Eine deutliche Entlastung für Familien, die ambulant pflegebedürftige Senioren betreuen, verspricht die Änderung des Pflegestärkungsgesetzes in NRW. Im Kapitel „Angebote zur Unterstützung im Alltag“ soll künftig in NRW ein Teil des zustehenden Geldes für die Pflegesachleistung (Paragraph 36) für die Beschäftigung von ausländischen Haushaltshilfen eingesetzt werden können. Die Pflegesachleistungen sind höher als das derzeit gezahlte Pflegegeld.

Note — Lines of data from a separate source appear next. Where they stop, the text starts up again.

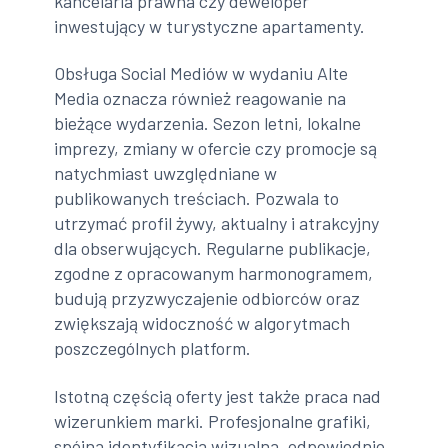
kancelaria prawna czy deweloper
inwestujący w turystyczne apartamenty.
Obsługa Social Mediów w wydaniu Alte
Media oznacza również reagowanie na
bieżące wydarzenia. Sezon letni, lokalne
imprezy, zmiany w ofercie czy promocje są
natychmiast uwzględniane w
publikowanych treściach. Pozwala to
utrzymać profil żywy, aktualny i atrakcyjny
dla obserwujących. Regularne publikacje,
zgodne z opracowanym harmonogramem,
budują przyzwyczajenie odbiorców oraz
zwiększają widoczność w algorytmach
poszczególnych platform.
Istotną częścią oferty jest także praca nad
wizerunkiem marki. Profesjonalne grafiki,
spójna identyfikacja wizualna, odpowiednio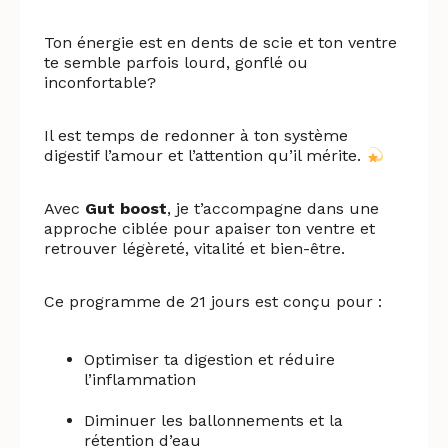
Ton énergie est en dents de scie et ton ventre
te semble parfois lourd, gonflé ou
inconfortable?
Il est temps de redonner à ton système
digestif l’amour et l’attention qu’il mérite.
Avec
Gut boost
, je t’accompagne dans une
approche ciblée pour apaiser ton ventre et
retrouver légèreté, vitalité et bien-être.
Ce programme de 21 jours est conçu pour :
Optimiser ta digestion et réduire
l’inflammation
Diminuer les ballonnements et la
rétention d’eau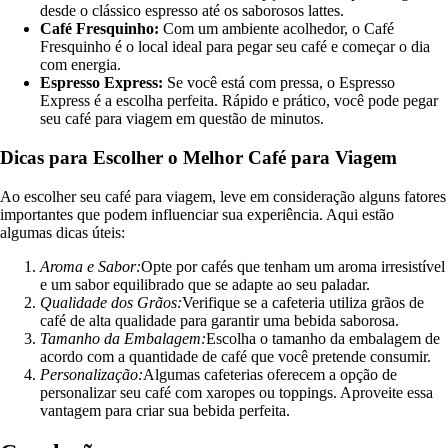
desde o clássico espresso até os saborosos lattes.
Café Fresquinho:
Com um ambiente acolhedor, o Café
Fresquinho é o local ideal para pegar seu café e começar o dia
com energia.
Espresso Express:
Se você está com pressa, o Espresso
Express é a escolha perfeita. Rápido e prático, você pode pegar
seu café para viagem em questão de minutos.
Dicas para Escolher o Melhor Café para Viagem
Ao escolher seu café para viagem, leve em consideração alguns fatores
importantes que podem influenciar sua experiência. Aqui estão
algumas dicas úteis:
Aroma e Sabor:
Opte por cafés que tenham um aroma irresistível
e um sabor equilibrado que se adapte ao seu paladar.
Qualidade dos Grãos:
Verifique se a cafeteria utiliza grãos de
café de alta qualidade para garantir uma bebida saborosa.
Tamanho da Embalagem:
Escolha o tamanho da embalagem de
acordo com a quantidade de café que você pretende consumir.
Personalização:
Algumas cafeterias oferecem a opção de
personalizar seu café com xaropes ou toppings. Aproveite essa
vantagem para criar sua bebida perfeita.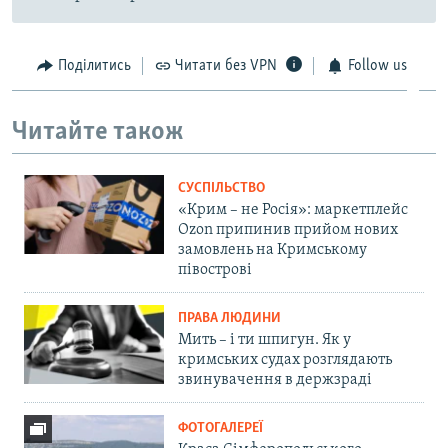
Поділитись
Читати без VPN
Follow us
Читайте також
СУСПІЛЬСТВО
«Крим – не Росія»: маркетплейс
Ozon припинив прийом нових
замовлень на Кримському
півострові
ПРАВА ЛЮДИНИ
Мить – і ти шпигун. Як у
кримських судах розглядають
звинувачення в держзраді
ФОТОГАЛЕРЕЇ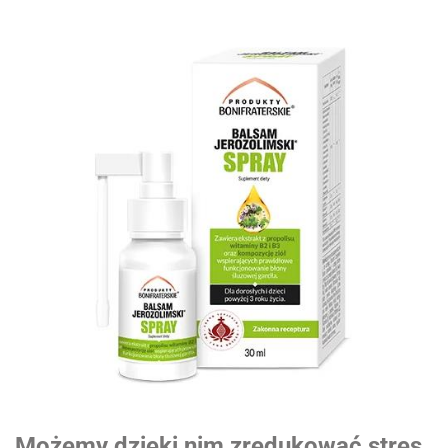
Możemy dzięki nim zredukować stres,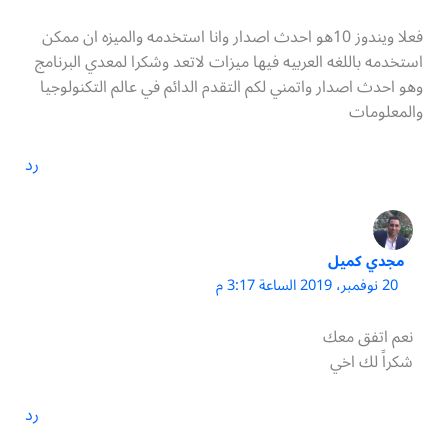
فعلا ويندوز 10هو احدث اصدار وانا استخدمه والميزه ان ممكن
استخدمه باللغه العربيه فيها ميزات لاتعد وشكرا لمعدي البرنامج
وهو احدث اصدار واتمني لكم التقدم الدائم في عالم التكنولوجيا
والمعلومات
رد
مجدي كميل
20 نوفمبر، 2019 الساعة 3:17 م
نعم اتفق معك
شكراً لك اخي
رد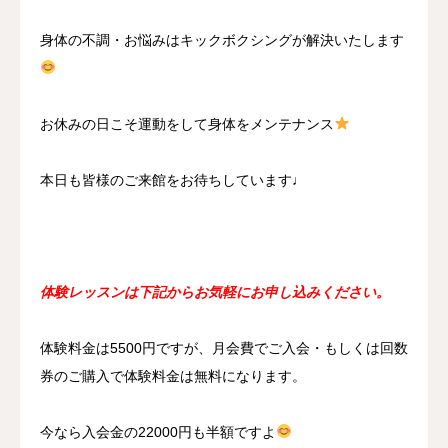
身体の不調・お悩みはキックボクシングが解決いたします
お休みの日こそ運動をして身体をメンテナンス
本日も皆様のご来館をお待ちしています♩
体験レッスンは下記からお気軽にお申し込みください。
体験料金は5500円ですが、月会費でご入会・もしくは回数
券のご購入で体験料金は無料になります。
今なら入会金の22000円も半額ですよ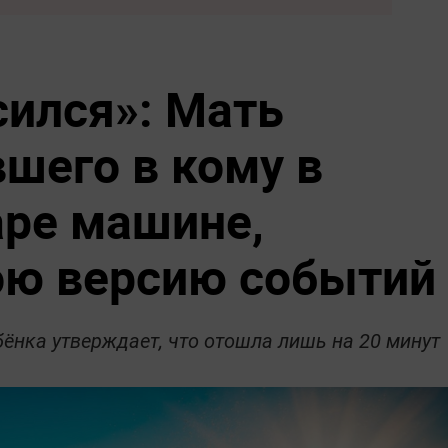
сился»: Мать
вшего в кому в
аре машине,
ою версию событий
бёнка утверждает, что отошла лишь на 20 минут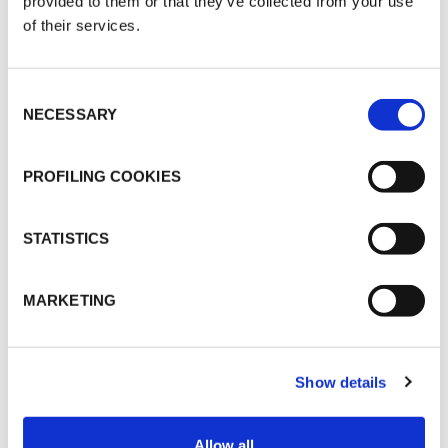
provided to them or that they’ve collected from your use
of their services.
Consent
NECESSARY
Selection
¿CUÁNDO SE DEBE AISLAR UNA
TUBERÍA MULTICAPA?
PROFILING COOKIES
STATISTICS
MARKETING
CARGAR MÁS
Show details
Allow all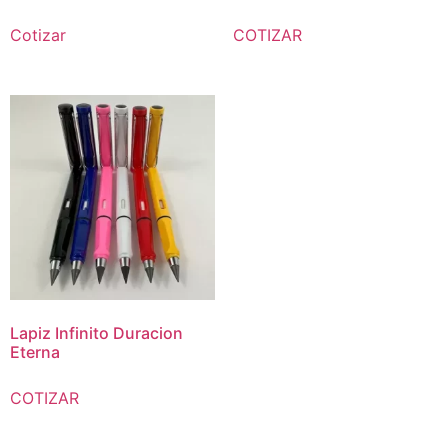
Cotizar
COTIZAR
Lapiz Infinito Duracion
Eterna
COTIZAR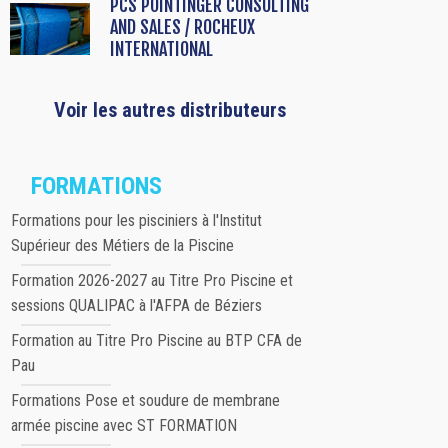
PCS POINTINGER CONSULTING
AND SALES / ROCHEUX
INTERNATIONAL
Voir les autres distributeurs
FORMATIONS
Formations pour les pisciniers à l'Institut
Supérieur des Métiers de la Piscine
Formation 2026-2027 au Titre Pro Piscine et
sessions QUALIPAC à l'AFPA de Béziers
Formation au Titre Pro Piscine au BTP CFA de
Pau
Formations Pose et soudure de membrane
armée piscine avec ST FORMATION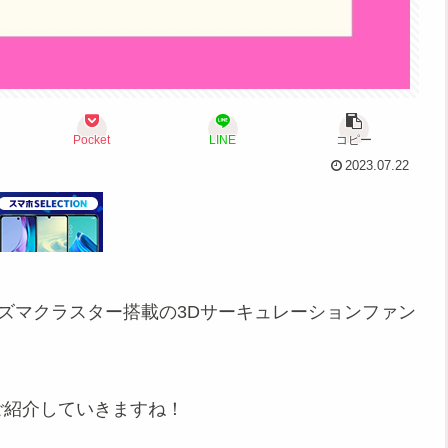
Pocket
LINE
コピー
2023.07.22
ラズマクラスター搭載の3Dサーキュレーションファン
ご紹介していきますね！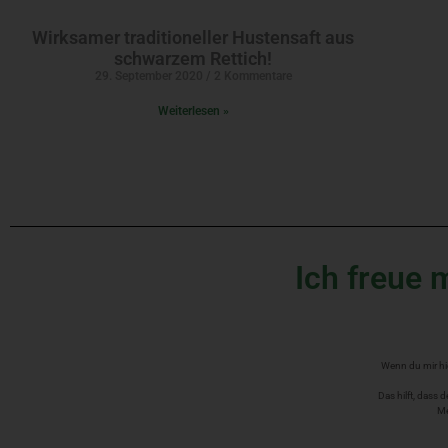
Wirksamer traditioneller Hustensaft aus
schwarzem Rettich!
29. September 2020
2 Kommentare
Weiterlesen »
Ich freue 
Wenn du mir hi
Das hilft, dass
Me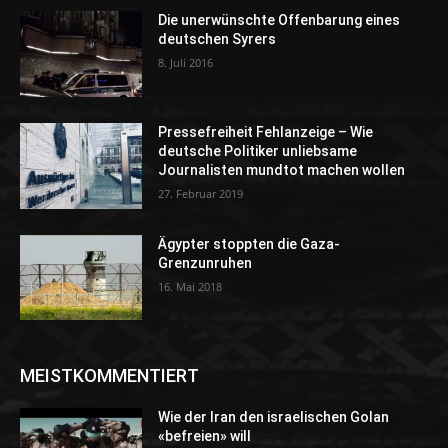
Die unerwünschte Offenbarung eines
deutschen Syrers
8. Juli 2016
Pressefreiheit Fehlanzeige – Wie
deutsche Politiker unliebsame
Journalisten mundtot machen wollen
27. Februar 2019
Ägypter stoppten die Gaza-
Grenzunruhen
16. Mai 2018
MEISTKOMMENTIERT
Wie der Iran den israelischen Golan
«befreien» will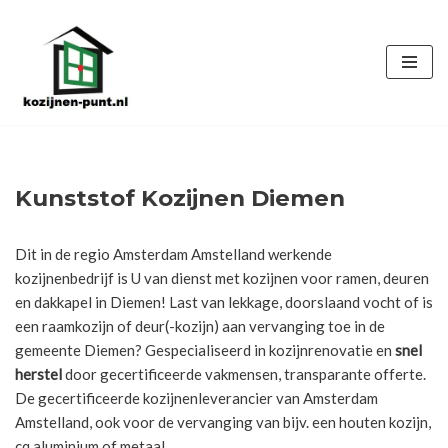
Ga
naar
de
inhoud
Kunststof Kozijnen Diemen
Dit in de regio Amsterdam Amstelland werkende
kozijnenbedrijf is U van dienst met kozijnen voor ramen, deuren
en dakkapel in Diemen! Last van lekkage, doorslaand vocht of is
een raamkozijn of deur(-kozijn) aan vervanging toe in de
gemeente Diemen? Gespecialiseerd in kozijnrenovatie en
snel
herstel
door gecertificeerde vakmensen, transparante offerte.
De gecertificeerde kozijnenleverancier van Amsterdam
Amstelland, ook voor de vervanging van bijv. een houten kozijn,
cq aluminium of metaal.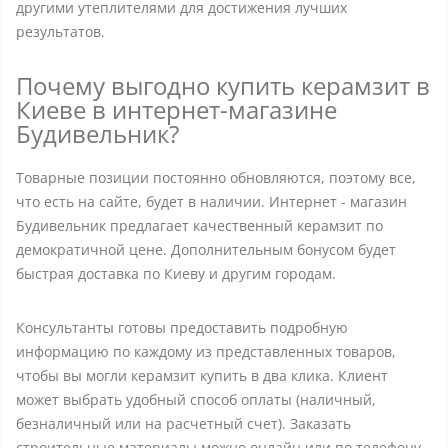
другими утеплителями для достижения лучших
результатов.
Почему выгодно купить керамзит в
Киеве в интернет-магазине
Будивельник?
Товарные позиции постоянно обновляются, поэтому все,
что есть на сайте, будет в наличии. Интернет - магазин
Будивельник предлагает качественный керамзит по
демократичной цене. Дополнительным бонусом будет
быстрая доставка по Киеву и другим городам.
Консультанты готовы предоставить подробную
информацию по каждому из представленных товаров,
чтобы вы могли керамзит купить в два клика. Клиент
может выбрать удобный способ оплаты (наличный,
безналичный или на расчетный счет). Заказать
строительные материалы можно онлайн или по телефону.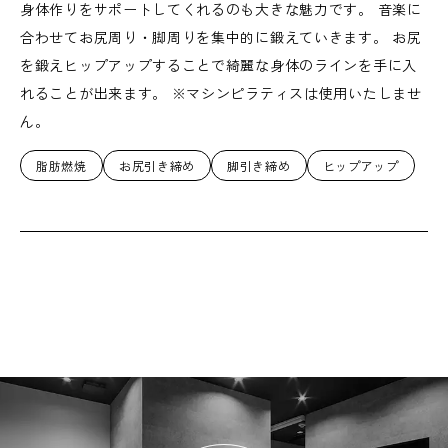
身体作りをサポートしてくれるのも大きな魅力です。 音楽に
合わせてお尻周り・脚周りを集中的に鍛えていきます。 お尻
を鍛えヒップアップすることで綺麗な身体のラインを手に入
れることが出来ます。 ※マシンピラティスは使用いたしませ
ん。
脂肪燃焼
お尻引き締め
脚引き締め
ヒップアップ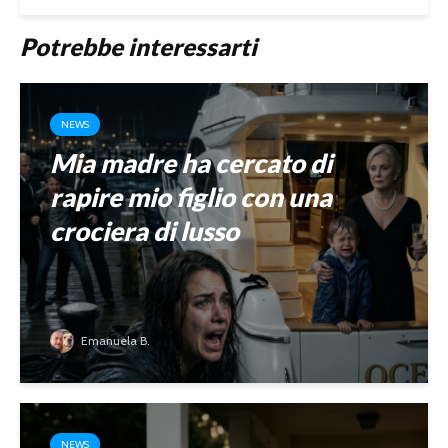
Potrebbe interessarti
NEWS
Mia madre ha cercato di
rapire mio figlio con una
crociera di lusso
Emanuela B.
NEWS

Weiter können Familien pro Monat 125 Euro Entlastungsbetrag für die Betreuungskraft einsetzen. Allerdings gilt diese Regelung nur für Betreuungskräfte, die nach einem Modell beschäftigt sind, das mit dem Modell der Caritas vergleichbar ist, wo also erstens eine Koordinatorin vor Ort aktiv ist und zweitens die Pflege in Kombination mit einem ambulanten Pflegedienst erfolgt.

Die Änderung ist seit Januar 2017 in Kraft, kann aber derzeit noch nicht in Anspruch genommen werden, weil der Gesetzgeber vorsieht, dass so geförderte Betreuungskräfte eine Schulung von 160 Stunden absolvieren müssen.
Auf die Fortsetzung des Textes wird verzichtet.